Document understanding data:
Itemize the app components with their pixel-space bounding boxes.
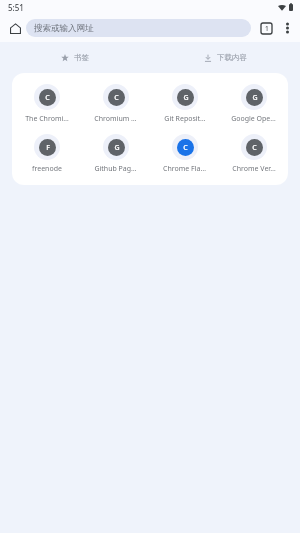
button[interactable]: G (81, 131, 150, 177)
staticText: Chromium … (94, 114, 137, 124)
button[interactable]: Home (4, 17, 26, 39)
button[interactable]: 书签 (57, 52, 93, 63)
staticText: C (183, 143, 188, 153)
staticText: G (252, 93, 258, 103)
button[interactable]: 搜索或输入网址 (26, 19, 251, 37)
button[interactable]: G (150, 81, 219, 127)
button[interactable]: C (150, 131, 219, 177)
staticText: 搜索或输入网址 (34, 23, 94, 34)
staticText: 1 (265, 24, 269, 33)
staticText: Git Reposit… (164, 114, 206, 124)
button[interactable]: F (12, 131, 81, 177)
staticText: G (183, 93, 189, 103)
staticText: C (252, 143, 257, 153)
staticText: 下载内容 (217, 53, 247, 62)
button[interactable]: Tabs: 1 (256, 18, 276, 38)
button[interactable]: 下载内容 (200, 52, 251, 63)
button[interactable]: C (219, 131, 288, 177)
staticText: The Chromi… (25, 114, 69, 124)
staticText: Chrome Fla… (163, 164, 206, 174)
staticText: 书签 (74, 53, 89, 62)
button[interactable]: C (12, 81, 81, 127)
button[interactable]: More options (277, 18, 297, 38)
staticText: freenode (32, 164, 62, 174)
button[interactable]: C (81, 81, 150, 127)
staticText: C (45, 93, 50, 103)
staticText: Google Ope… (231, 114, 276, 124)
button[interactable]: G (219, 81, 288, 127)
staticText: C (114, 93, 119, 103)
staticText: G (114, 143, 120, 153)
staticText: F (46, 143, 50, 153)
staticText: 5:51 (8, 2, 24, 13)
staticText: Chrome Ver… (232, 164, 276, 174)
staticText: Github Pag… (94, 164, 137, 174)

* _TASK DESCRIPTION_:
Show, from the entries above, every line that includes the string "搜索或输入网址".

* _ANSWER SECTION_:
button[interactable]: 搜索或输入网址 (26, 19, 251, 37)
staticText: 搜索或输入网址 (34, 23, 94, 34)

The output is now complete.